* [ACTION ITEM]
Reproduce the records that follow without alteration, apart from removing the pictures.

Collection entries
☆ ☆ ☆ ☆ ☆

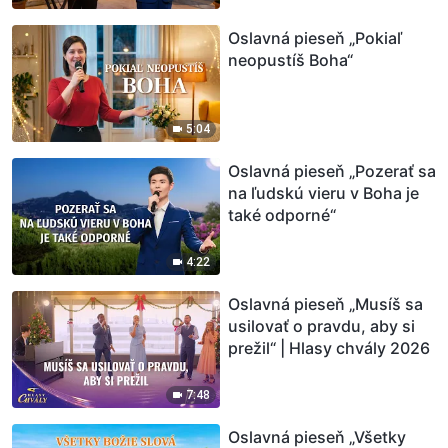
Oslavná pieseň „Pokiaľ
neopustíš Boha“
5:04
Oslavná pieseň „Pozerať sa
na ľudskú vieru v Boha je
také odporné“
4:22
Oslavná pieseň „Musíš sa
usilovať o pravdu, aby si
prežil“ | Hlasy chvály 2026
7:48
Oslavná pieseň „Všetky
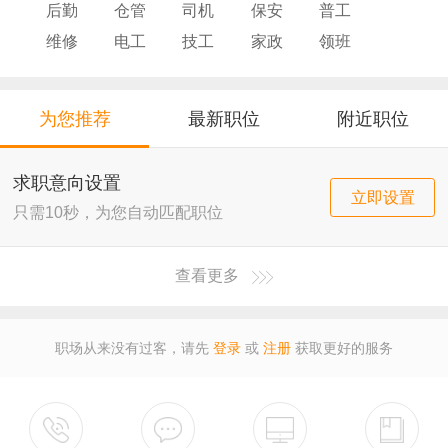
后勤
仓管
司机
保安
普工
维修
电工
技工
家政
领班
导购
店员
厨师
为您推荐
最新职位
附近职位
求职意向设置
立即设置
只需10秒，为您自动匹配职位
查看更多
职场从来没有过客，请先
登录
或
注册
获取更好的服务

☆ ☆ ☆ ☆ ☆

* [ANSWER BELOW]
Oslavná pieseň „Pokiaľ
neopustíš Boha“
5:04
Oslavná pieseň „Pozerať sa
na ľudskú vieru v Boha je
také odporné“
4:22
Oslavná pieseň „Musíš sa
usilovať o pravdu, aby si
prežil“ | Hlasy chvály 2026
7:48
Oslavná pieseň „Všetky
后勤
仓管
司机
保安
普工
维修
电工
技工
家政
领班
导购
店员
厨师
为您推荐
最新职位
附近职位
求职意向设置
立即设置
只需10秒，为您自动匹配职位
查看更多
职场从来没有过客，请先
登录
或
注册
获取更好的服务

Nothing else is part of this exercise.